AI Ticket Triage System

Overview

Customer support teams at large organizations are often overwhelmed by the sheer volume of incoming tickets. The AI Ticket Triage System was built to automatically categorize, prioritize, and generate suggested responses for incoming customer queries, dramatically reducing the time human agents spend on routine triage.

The Problem

Before this system, the customer support team at RMT Engineering spent approximately 40% of their time just reading and routing tickets to the correct department. High-priority issues were sometimes buried under a mountain of low-priority feature requests, leading to missed SLAs and frustrated customers.

Architecture

The system was designed with a decoupled architecture to ensure the AI processing didn't block the core ticket management functionality.

Frontend: Next.js App Router for a responsive, real-time agent dashboard.
Backend: FastAPI for high-performance API endpoints.
Background Processing: Celery and Redis to handle the asynchronous LLM calls.
Database: PostgreSQL for persistent storage and pgvector for semantic search.

Technical Challenges

The biggest challenge was latency. Calling OpenAI's API synchronously would cause the ticket creation endpoint to hang for up to 5 seconds. To solve this, we implemented an event-driven architecture using WebSockets.

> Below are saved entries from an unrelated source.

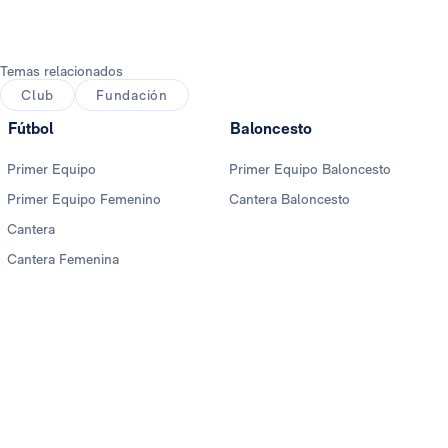
Temas relacionados
Club
Fundación
Fútbol
Baloncesto
Primer Equipo
Primer Equipo Baloncesto
Primer Equipo Femenino
Cantera Baloncesto
Cantera
Cantera Femenina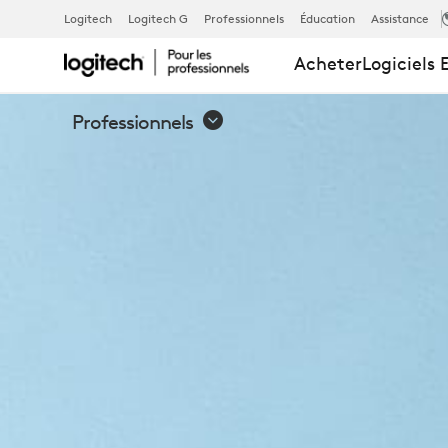
MICROSOFT 
Logitech
Logitech G
Professionnels
Éducation
Assistance
Acheter
Logiciels 
ROOMS
Professionnels
SOUS
WINDOWS
ET
ANDROID: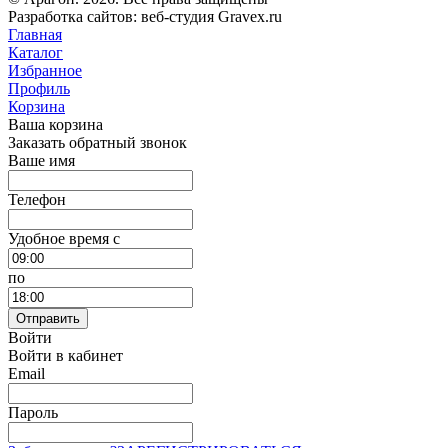
Разработка сайтов: веб-студия Gravex.ru
Главная
Каталог
Избранное
Профиль
Корзина
Ваша корзина
Заказать обратный звонок
Ваше имя
Телефон
Удобное время c
по
Отправить
Войти
Войти в кабинет
Email
Пароль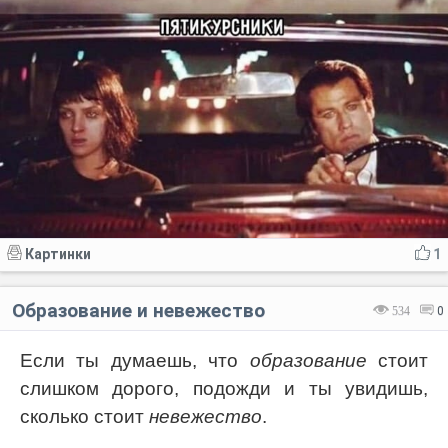
Картинки
1
Образование и невежество
534
0
Если ты думаешь, что
образование
стоит
слишком дорого, подожди и ты увидишь,
сколько стоит
невежество
.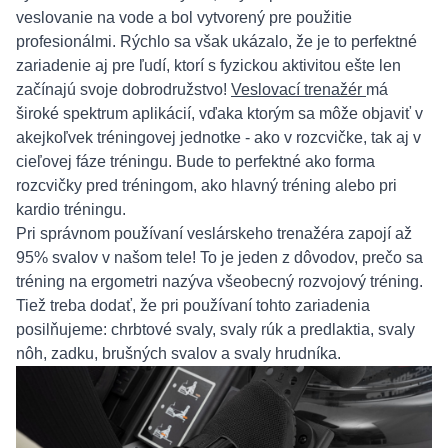
veslovanie na vode a bol vytvorený pre použitie
profesionálmi. Rýchlo sa však ukázalo, že je to perfektné
zariadenie aj pre ľudí, ktorí s fyzickou aktivitou ešte len
začínajú svoje dobrodružstvo!
Veslovací trenažér
má
široké spektrum aplikácií, vďaka ktorým sa môže objaviť v
akejkoľvek tréningovej jednotke - ako v rozcvičke, tak aj v
cieľovej fáze tréningu. Bude to perfektné ako forma
rozcvičky pred tréningom, ako hlavný tréning alebo pri
kardio tréningu.
Pri správnom používaní veslárskeho trenažéra zapojí až
95% svalov v našom tele! To je jeden z dôvodov, prečo sa
tréning na ergometri nazýva všeobecný rozvojový tréning.
Tiež treba dodať, že pri používaní tohto zariadenia
posilňujeme: chrbtové svaly, svaly rúk a predlaktia, svaly
nôh, zadku, brušných svalov a svaly hrudníka.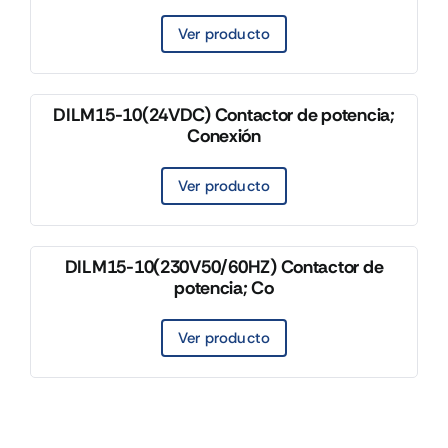
Ver producto
DILM15-10(24VDC) Contactor de potencia;
Conexión
Ver producto
DILM15-10(230V50/60HZ) Contactor de
potencia; Co
Ver producto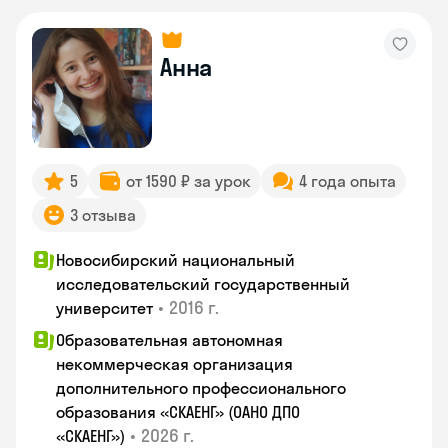
Анна
5
от 1590 ₽ за урок
4 года опыта
3 отзыва
Новосибирский национальный
исследовательский государственный
•
2016 г.
университет
Образовательная автономная
некоммерческая организация
дополнительного профессионального
образования «СКАЕНГ» (ОАНО ДПО
•
2026 г.
«СКАЕНГ»)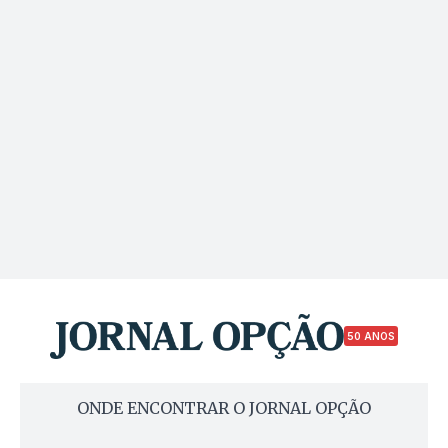
50 ANOS
ONDE ENCONTRAR O JORNAL OPÇÃO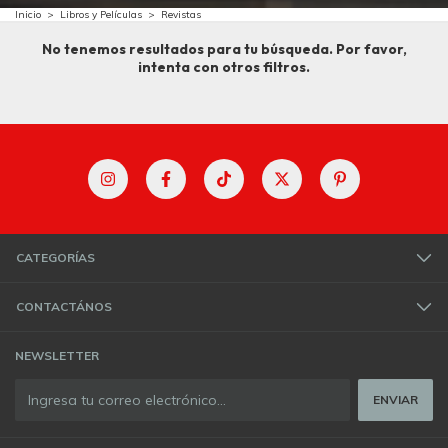
Inicio
>
Libros y Películas
>
Revistas
No tenemos resultados para tu búsqueda. Por favor,
intenta con otros filtros.
CATEGORÍAS
CONTACTÁNOS
NEWSLETTER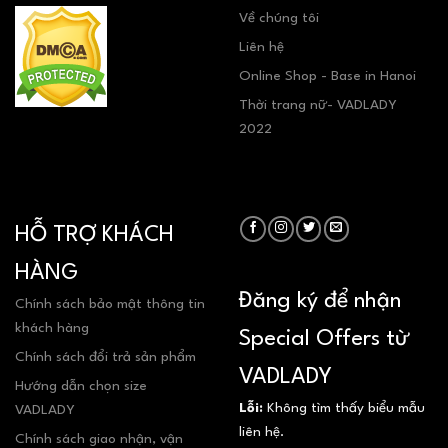
Về chúng tôi
Liên hệ
Online Shop - Base in Hanoi
Thời trang nữ- VADLADY
2022
HỖ TRỢ KHÁCH
HÀNG
Đăng ký để nhận
Chính sách bảo mật thông tin
khách hàng
Special Offers từ
Chính sách đổi trả sản phẩm
VADLADY
Hướng dẫn chọn size
Lỗi:
Không tìm thấy biểu mẫu
VADLADY
liên hệ.
Chính sách giao nhận, vận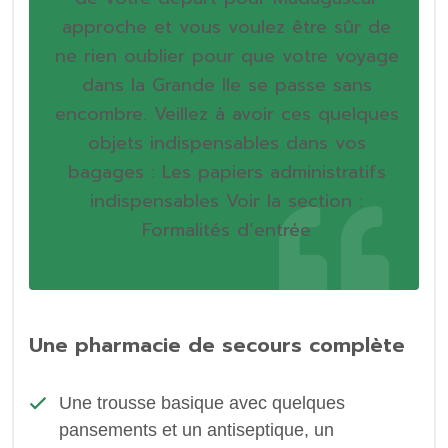
approche et vous voulez être sûr de
ne rien oublier pour que votre voyage
dans la Grande Ile se passe sans
encombre. Veillez à avoir ces quelques
objets indispensables dans vos
bagages :
Les papiers administratifs
indispensables
Voir la section :
Formalités d’entrée
Une pharmacie de secours complète
Une trousse basique avec quelques
pansements et un antiseptique, un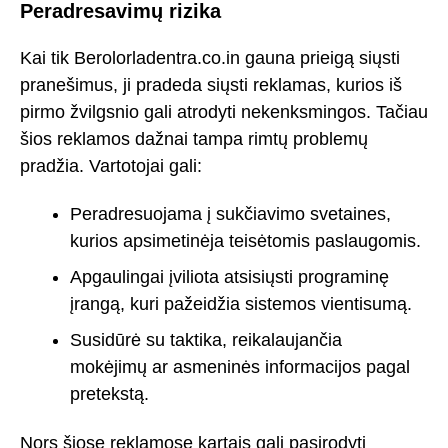
Peradresavimų rizika
Kai tik Berolorladentra.co.in gauna prieigą siųsti
pranešimus, ji pradeda siųsti reklamas, kurios iš
pirmo žvilgsnio gali atrodyti nekenksmingos. Tačiau
šios reklamos dažnai tampa rimtų problemų
pradžia. Vartotojai gali:
Peradresuojama į sukčiavimo svetaines,
kurios apsimetinėja teisėtomis paslaugomis.
Apgaulingai įviliota atsisiųsti programinę
įrangą, kuri pažeidžia sistemos vientisumą.
Susidūrė su taktika, reikalaujančia
mokėjimų ar asmeninės informacijos pagal
pretekstą.
Nors šiose reklamose kartais gali pasirodyti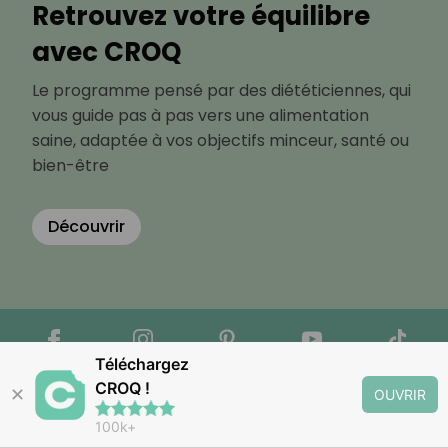
Retrouvez votre équilibre
avec CROQ
Le programme pensé par des diététiciennes, qui
vous guide pas à pas vers une alimentation
saine, adaptée à vos objectifs minceur, santé ou
bien-être
Découvrir
Téléchargez
CROQ !
✕
OUVRIR
100k+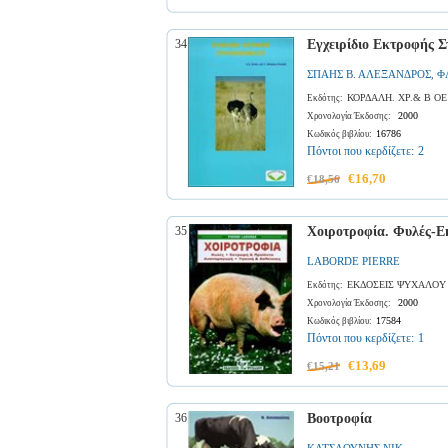
34
Εγχειρίδιο Εκτροφής 
ΣΠΑΗΣ Β. ΑΛΕΞΑΝΔΡΟΣ
Φ
,
ΚΟΡΔΑΛΗ. ΧΡ.& Β ΟΕ
Εκδότης:
2000
Χρονολογία Έκδοσης:
16786
Κωδικός βιβλίου:
Πόντοι που κερδίζετε:
2
€16,70
€18,56
35
Χοιροτροφία. Φυλές-
LABORDE PIERRE
ΕΚΔΟΣΕΙΣ ΨΥΧΑΛΟΥ
Εκδότης:
2000
Χρονολογία Έκδοσης:
17584
Κωδικός βιβλίου:
Πόντοι που κερδίζετε:
1
€13,69
€15,21
36
Βοοτροφία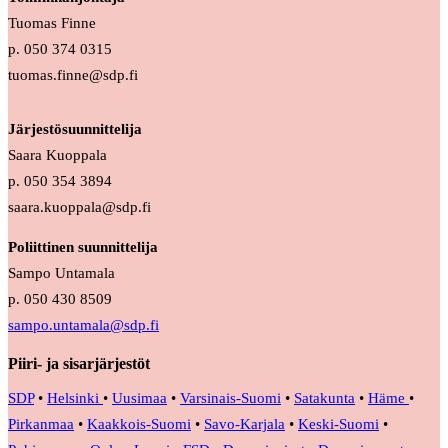
Tuomas Finne
p. 050 374 0315
tuomas.finne@sdp.fi
Järjestösuunnittelija
Saara Kuoppala
p. 050 354 3894
saara.kuoppala@sdp.fi
Poliittinen suunnittelija
Sampo Untamala
p. 050 430 8509
sampo.untamala@sdp.fi
Piiri- ja sisarjärjestöt
SDP
•
Helsinki
•
Uusimaa
•
Varsinais-Suomi
•
Satakunta
•
Häme
•
Pirkanmaa
•
Kaakkois-Suomi
•
Savo-Karjala
•
Keski-Suomi
•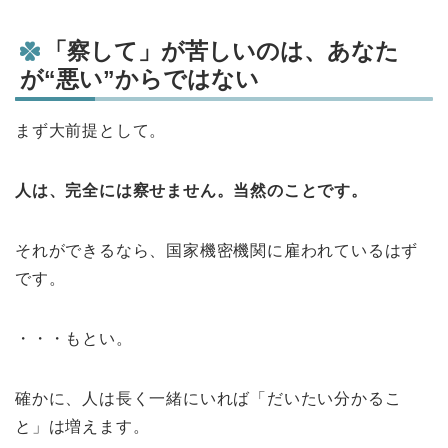
「察して」が苦しいのは、あなた
が“悪い”からではない
まず大前提として。
人は、完全には察せません。当然のことです。
それができるなら、国家機密機関に雇われているはず
です。
・・・もとい。
確かに、人は長く一緒にいれば「だいたい分かるこ
と」は増えます。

When a ticket is submitted, it is immediately saved to the database with a pending_triage status. A background Celery task is triggered to perform the AI analysis. Once complete, the backend emits a WebSocket event to the frontend, which automatically updates the UI using React Query cache invalidation.

Lessons Learned

Always decouple LLM calls: They are inherently slow and unpredictable. Never put them in the critical path of a user request.
Prompt engineering is an ongoing process: We had to implement an active learning feedback loop where agents could correct the AI's categorization, which we then used to fine-tune the prompts.

Future Improvements

In the next iteration, we plan to implement a specialized, locally hosted SLM (Small Language Model) to replace the external API calls for basic categorization, further reducing latency and operational costs.